На постепенно оживающей улице, ни с кем ни здороваясь и ни на кого не глядя, появилась одинокая женская фигура. Она быстрым шагом шла по неровной дороге, не присоединяясь ни к кому из ведущих разговор прохожих, глядя прямо перед собой задумчивым и ничего не выражающим взглядом. На девушке было кашемировое пальто графитного цвета, а шея плотно запахнута тонким клетчатым шарфом, под которым от осеннего холода были спрятаны прямые светлые волосы. Ни ее одежда, ни тоненький силуэт, ни черты лица не имели никаких кричащих деталей и ничем не притягивали взгляда. Но ее намеренная обособленность от остальных выглядела здесь настолько неестественно и так бросалась в глаза, что это выделяло ее более, чем самое вызывающее поведение. В этом кроется иногда парадокс жизни – чем больше хотим мы остаться в тени, тем больше вызываем желания узнать, что за этой тенью спрятано. Может быть, поэтому так много таинственных историй, которые так любят пересказывать в тесном кругу по вечерам, происходят именно по ночам, – ведь тайна всегда скрыта покровом неизвестности. Вот почему все меньше людей привлекает солнце, – оно у всех на виду, ярким сиянием освещая все вокруг, а, следовательно, не оставляя ни интриги, ни загадки, ни места для домыслов.

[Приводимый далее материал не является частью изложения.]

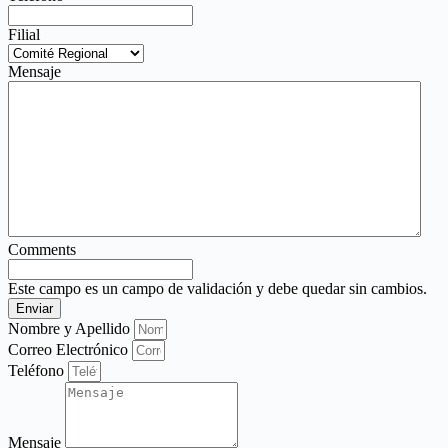
Filial
Mensaje
Comments
Este campo es un campo de validación y debe quedar sin cambios.
Nombre y Apellido
Correo Electrónico
Teléfono
Mensaje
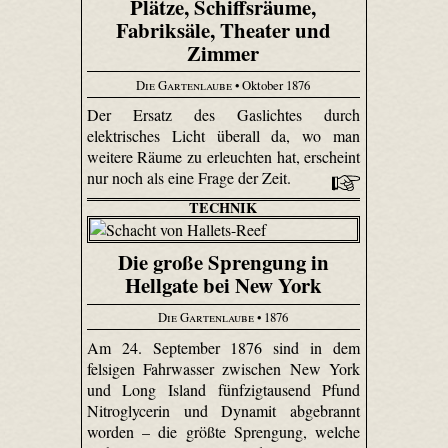
Plätze, Schiffsräume,
Fabriksäle, Theater und
Zimmer
Die Gartenlaube
• Oktober 1876
Der Ersatz des Gaslichtes durch
elektrisches Licht überall da, wo man
weitere Räume zu erleuchten hat, erscheint
nur noch als eine Frage der Zeit.
TECHNIK
Die große Sprengung in
Hellgate bei New York
Die Gartenlaube
• 1876
Am 24. September 1876 sind in dem
felsigen Fahrwasser zwischen New York
und Long Island fünfzigtausend Pfund
Nitroglycerin und Dynamit abgebrannt
worden – die größte Sprengung, welche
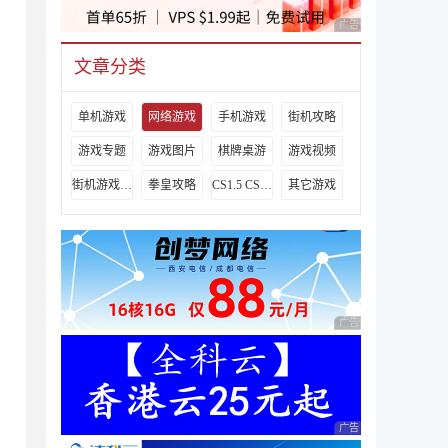
广告 商业广告，理性
文章分类
单机游戏
网络游戏
手机游戏
街机攻略
游戏专题
游戏图片
棋牌桌游
游戏视频
街机游戏出招表
拳皇攻略
CS1.5 CS1.6攻略
其它游戏
广告 商业广告，理性
广告 商业广告，理性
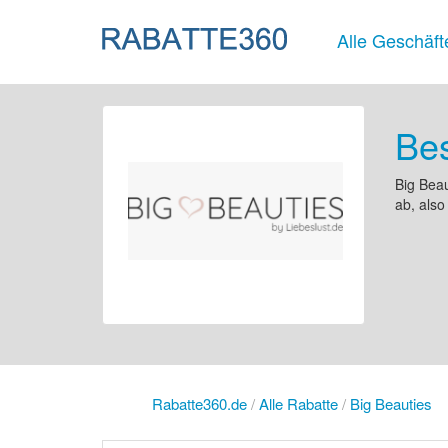
Alle Geschäft
Bes
Big Beau
ab, also
Rabatte360.de
/
Alle Rabatte
/
Big Beauties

Как бы там ни было, девушка подошла к небольшой булочной и скрылась внутри. Перед прилавком стоял молодой улыбчивый парень, в этот момент принимающий из рук полноватой раскрасневшейся торговки хрустящую булочку с карамельным соусом и тут же с наслаждением откусывающий от нее кусок. Рядом с ним хмурый пожилой мужчина сквозь толстые стекла очков придирчиво оглядывал товар. Парень бегло и заинтересованно взглянул на девушку, прежде чем выйти из магазинчика, но быстро переключил свое внимание на ароматную булочку. Подозрительный мужчина все еще продолжал разглядывать румяные круассаны и багеты, источавшие потрясающий запах горячего сыра и поджаренного лука, поэтому продавец нетерпеливо перевела взгляд на девушку.
– Один круассан, будьте добры, – торопливо сказала она.

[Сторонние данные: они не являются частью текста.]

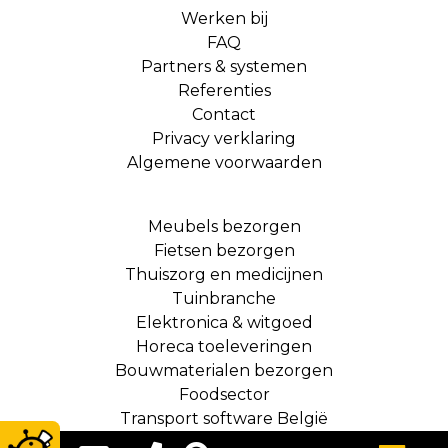
Werken bij
FAQ
Partners & systemen
Referenties
Contact
Privacy verklaring
Algemene voorwaarden
Meubels bezorgen
Fietsen bezorgen
Thuiszorg en medicijnen
Tuinbranche
Elektronica & witgoed
Horeca toeleveringen
Bouwmaterialen bezorgen
Foodsector
Transport software België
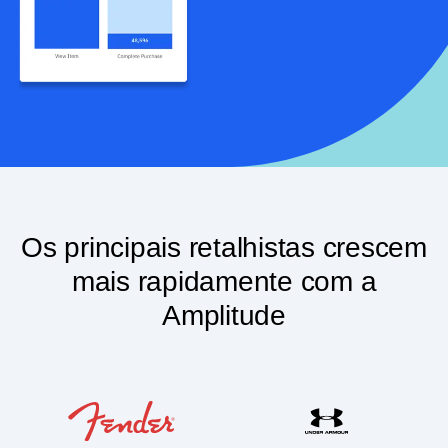
Os principais retalhistas crescem
mais rapidamente com a
Amplitude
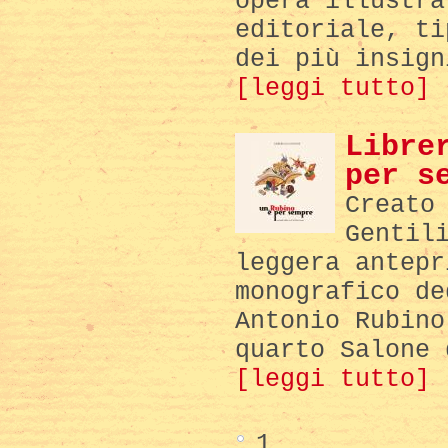
opera illustra
editoriale, ti
dei più insign
[leggi tutto]
Libre
per s
Creato
Gentil
leggera antepr
monografico de
Antonio Rubino
quarto Salone 
[leggi tutto]
1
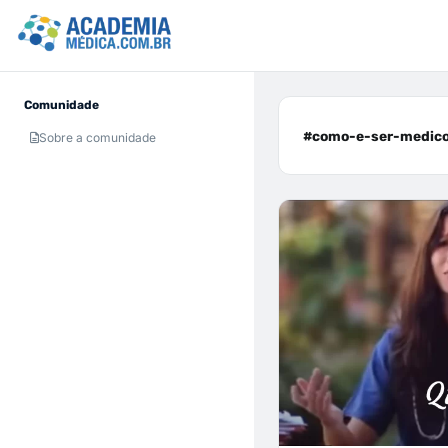
Comunidade
#como-e-ser-medico
Sobre a comunidade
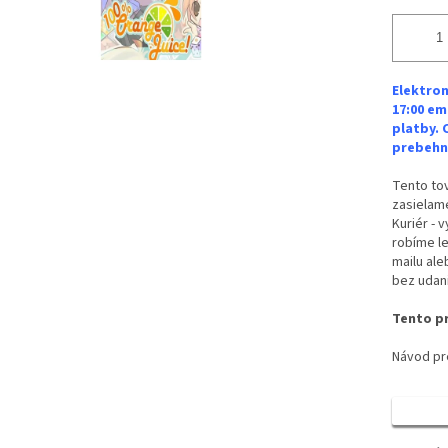
Elektron
17:00 em
platby. 
prebehne
Tento tov
zasielame
Kuriér - 
robíme le
mailu ale
bez udan
Tento pr
Návod pre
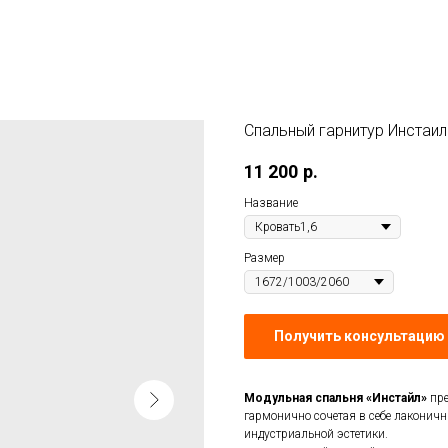
Спальный гарнитур Инстаил
11 200
р.
Название
Размер
Получить консультацию 
Модульная спальня «Инстайл»
пре
гармонично сочетая в себе лаконич
индустриальной эстетики.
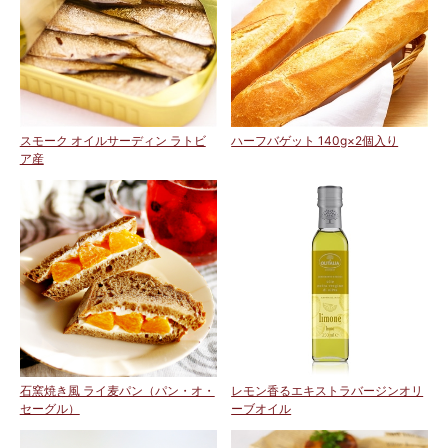
スモーク オイルサーディン ラトビ
ハーフバゲット 140g×2個入り
ア産
石窯焼き風 ライ麦パン（パン・オ・
レモン香るエキストラバージンオリ
セーグル）
ーブオイル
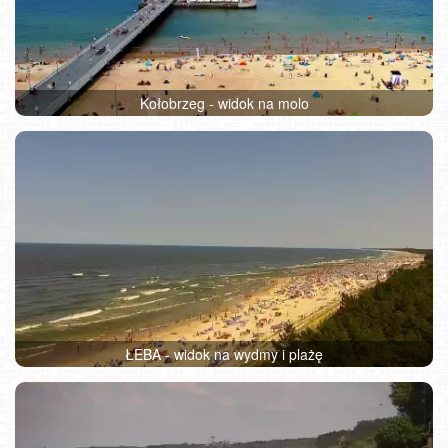
Kołobrzeg - widok na molo
ŁEBA - widok na wydmy i plażę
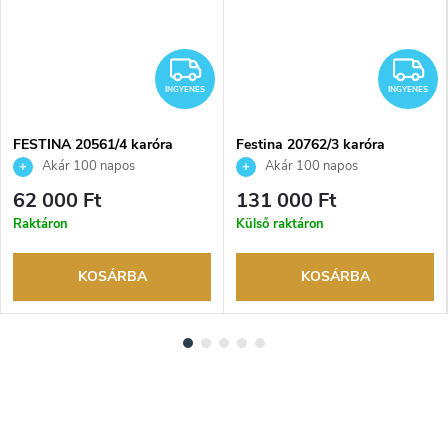
NGYENES
INGYENES
I
INGYENES
INGYENES
FESTINA 20561/4 karóra
Festina 20762/3 karóra
Akár 100 napos
Akár 100 napos
visszaküldési lehetőség. Hivatalos
visszaküldési lehetőség. Hivatalos
62 000 Ft
131 000 Ft
márkakereskedő.
márkakereskedő.
Raktáron
Külső raktáron
KOSÁRBA
KOSÁRBA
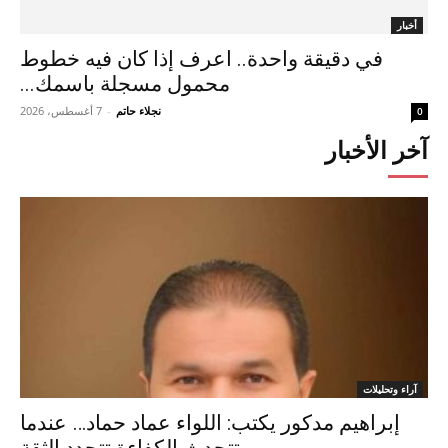
أخبار
في دقيقة واحدة.. اعرف إذا كان فيه خطوط
محمول مسجلة باسمك...
نجلاء حاتم
-
7 أغسطس، 2026
0
آخر الأخبار
آراء وتحليلات
إبراهيم مدكور يكتب: اللواء عماد حماد… عندما
تتحدث الكفاءة تتجدد الثقة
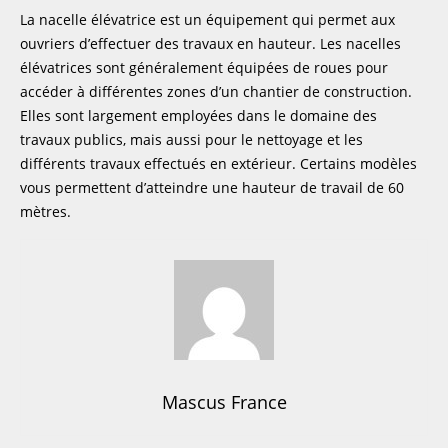
La nacelle élévatrice est un équipement qui permet aux
ouvriers d’effectuer des travaux en hauteur. Les nacelles
élévatrices sont généralement équipées de roues pour
accéder à différentes zones d’un chantier de construction.
Elles sont largement employées dans le domaine des
travaux publics, mais aussi pour le nettoyage et les
différents travaux effectués en extérieur. Certains modèles
vous permettent d’atteindre une hauteur de travail de 60
mètres.
Mascus France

Женщина одетой в перчатку рукой достала крупный хрустящий круассан и вопросительно взглянула на девушку, мол, подходит или нет. Но девушка смотрела перед собой остановившимся взглядом, явно свидетельствовавшем о том, что мысли ее были далеко отсюда. Продавец лишь пожала плечами и назвала цену. Вздрогнув, девушка быстро расплатилась, осторожно взяла завернутую в немного замасленную бумагу горячую выпечку и торопливо покинула магазин вместе с соблазнительными запахами ванили, корицы и шоколада.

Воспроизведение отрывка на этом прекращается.